La SNCF recule sur les fermetures de lignes, mais l’Etat se défile
À la lecture des nouvelles propositions que le Président Gallois a présentées le 5 octobre au sujet de l’avenir de trois lignes ferroviaires transversales, nous actons le fait que le projet initial de suppression de trains de la Direction SNCF a été revu à la baisse. Nous y voyons là la marque des différentes mobilisations auxquelles ont pris part les cheminots et les populations.
Ce dernier projet, soumis à l’examen des Régions, suscite de notre part des remarques, notamment sur la stratégie qui, sous couvert de réduire les coûts, consiste à morceler les dessertes en organisant des ruptures de charges avec pour conséquences négatives une perte d’attractivité de ces lignes et des menaces sur leur pérennité.

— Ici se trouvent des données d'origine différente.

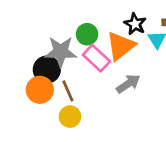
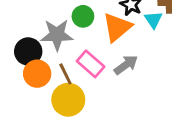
pink rectangle: (96, 58) -> (91, 64), moved
black circle: (47, 70) -> (28, 51), moved
yellow circle: (70, 117) -> (68, 100), size x1.5

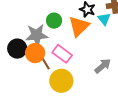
gray arrow: (126, 65) -> (103, 66), moved
orange circle: (37, 74) -> (35, 53), moved
yellow circle: (68, 100) -> (61, 81), moved

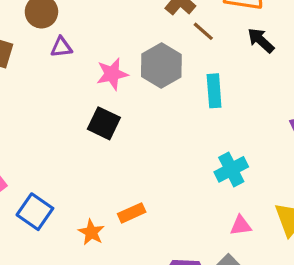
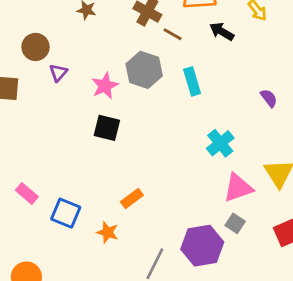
purple triangle: (61, 47) -> (58, 73), turned -30
orange rectangle: (132, 213) -> (132, 199), moved
pink triangle: (241, 225) -> (238, 188), size x1.6
orange star: (91, 232) -> (108, 232), moved

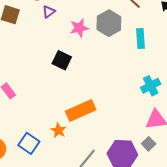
black square: (107, 128) -> (62, 60), moved
orange rectangle: (132, 199) -> (81, 111), size x1.8
blue square: (66, 213) -> (29, 143), moved

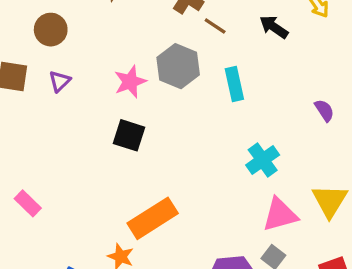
purple triangle: (49, 12) -> (60, 81), moved
black square: (62, 60) -> (129, 135), moved

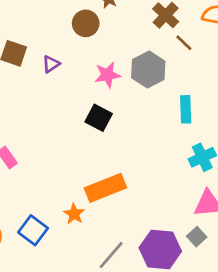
brown circle: (51, 30) -> (86, 23), moved
cyan rectangle: (234, 84) -> (186, 109), moved

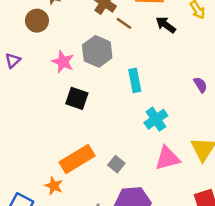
pink star: (107, 75) -> (63, 62), turned -30
black square: (99, 118) -> (77, 98), moved
gray square: (197, 237) -> (116, 164), moved

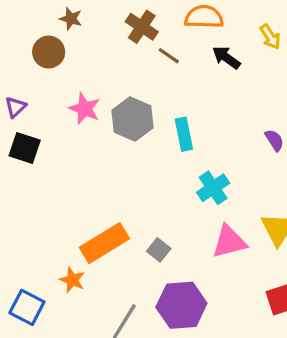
gray hexagon: (97, 51) -> (132, 119), moved
black square: (77, 98) -> (25, 148), moved

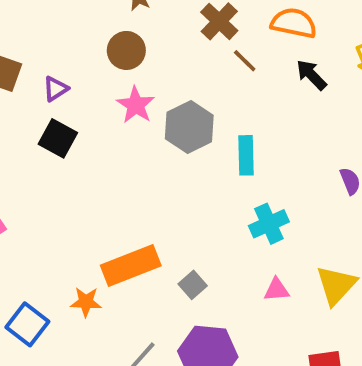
brown circle: (49, 52) -> (126, 50), moved
pink triangle: (229, 242) -> (277, 290), size x0.6
orange star: (72, 280) -> (86, 302), turned -30

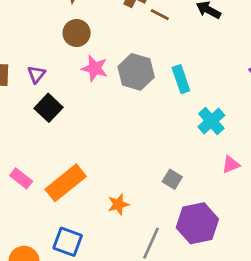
black square: (58, 138) -> (49, 108), turned 32
orange rectangle: (131, 265) -> (66, 183), moved
orange star: (86, 302) -> (118, 204), moved

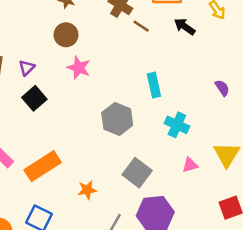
gray hexagon: (136, 72) -> (117, 119), moved
cyan cross: (211, 121) -> (177, 125), turned -30
gray square: (172, 179) -> (137, 173), size x1.6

Nous avons fait part de ces remarques au Président de la SNCF dans un courrier daté du 10 octobre dans lequel nous pointions également de profonds désaccords sur l’attitude du Gouvernement...
Nous pensons que pour des relations ferroviaires d’intérêt national, concourant à l’aménagement du territoire et aux services publics qui relèvent de la compétence et de la responsabilité de l’État, celui-ci doit prendre toute sa place dans le financement de ces investissements.
Cela est incontournable pour les trois lignes concernées mais aussi pour la vingtaine d’autres lignes qui sont toujours dans le « collimateur » de la Direction SNCF et du Gouvernement.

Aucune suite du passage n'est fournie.